* _REQUIRED ACTION_:
Your response should be the lines from the one holding "Netherlands (177, 2521)" to the last line of the data below, copied exactly and with no additions.

Items from a data source
────────────────────────────────────────

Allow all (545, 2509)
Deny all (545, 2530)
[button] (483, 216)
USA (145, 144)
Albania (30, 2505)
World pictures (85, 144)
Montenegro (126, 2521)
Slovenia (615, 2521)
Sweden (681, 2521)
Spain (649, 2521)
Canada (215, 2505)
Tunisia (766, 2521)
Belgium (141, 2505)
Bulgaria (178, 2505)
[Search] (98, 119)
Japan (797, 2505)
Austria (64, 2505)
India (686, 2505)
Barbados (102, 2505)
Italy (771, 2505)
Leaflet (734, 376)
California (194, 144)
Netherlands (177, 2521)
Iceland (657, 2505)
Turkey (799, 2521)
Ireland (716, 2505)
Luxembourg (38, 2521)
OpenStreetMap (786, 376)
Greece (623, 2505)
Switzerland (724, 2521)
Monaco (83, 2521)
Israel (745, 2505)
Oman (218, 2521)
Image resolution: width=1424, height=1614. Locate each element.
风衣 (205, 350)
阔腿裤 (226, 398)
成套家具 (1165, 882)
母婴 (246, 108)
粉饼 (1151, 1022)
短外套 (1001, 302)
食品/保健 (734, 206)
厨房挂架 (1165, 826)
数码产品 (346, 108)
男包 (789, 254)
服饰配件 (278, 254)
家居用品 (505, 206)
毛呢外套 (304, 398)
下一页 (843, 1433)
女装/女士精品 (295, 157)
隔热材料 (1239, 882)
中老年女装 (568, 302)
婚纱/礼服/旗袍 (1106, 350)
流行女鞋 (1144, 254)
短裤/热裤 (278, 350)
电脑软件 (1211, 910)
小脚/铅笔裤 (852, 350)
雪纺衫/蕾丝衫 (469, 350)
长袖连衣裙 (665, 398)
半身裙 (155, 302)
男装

────────────────────────────────────────

* _SOLUTION FOR THIS TASK_:
Netherlands (177, 2521)
Iceland (657, 2505)
Turkey (799, 2521)
Ireland (716, 2505)
Luxembourg (38, 2521)
OpenStreetMap (786, 376)
Greece (623, 2505)
Switzerland (724, 2521)
Monaco (83, 2521)
Israel (745, 2505)
Oman (218, 2521)
Image resolution: width=1424, height=1614. Locate each element.
风衣 (205, 350)
阔腿裤 (226, 398)
成套家具 (1165, 882)
母婴 (246, 108)
粉饼 (1151, 1022)
短外套 (1001, 302)
食品/保健 (734, 206)
厨房挂架 (1165, 826)
数码产品 (346, 108)
男包 (789, 254)
服饰配件 (278, 254)
家居用品 (505, 206)
毛呢外套 (304, 398)
下一页 (843, 1433)
女装/女士精品 (295, 157)
隔热材料 (1239, 882)
中老年女装 (568, 302)
婚纱/礼服/旗袍 (1106, 350)
流行女鞋 (1144, 254)
短裤/热裤 (278, 350)
电脑软件 (1211, 910)
小脚/铅笔裤 (852, 350)
雪纺衫/蕾丝衫 (469, 350)
长袖连衣裙 (665, 398)
半身裙 (155, 302)
男装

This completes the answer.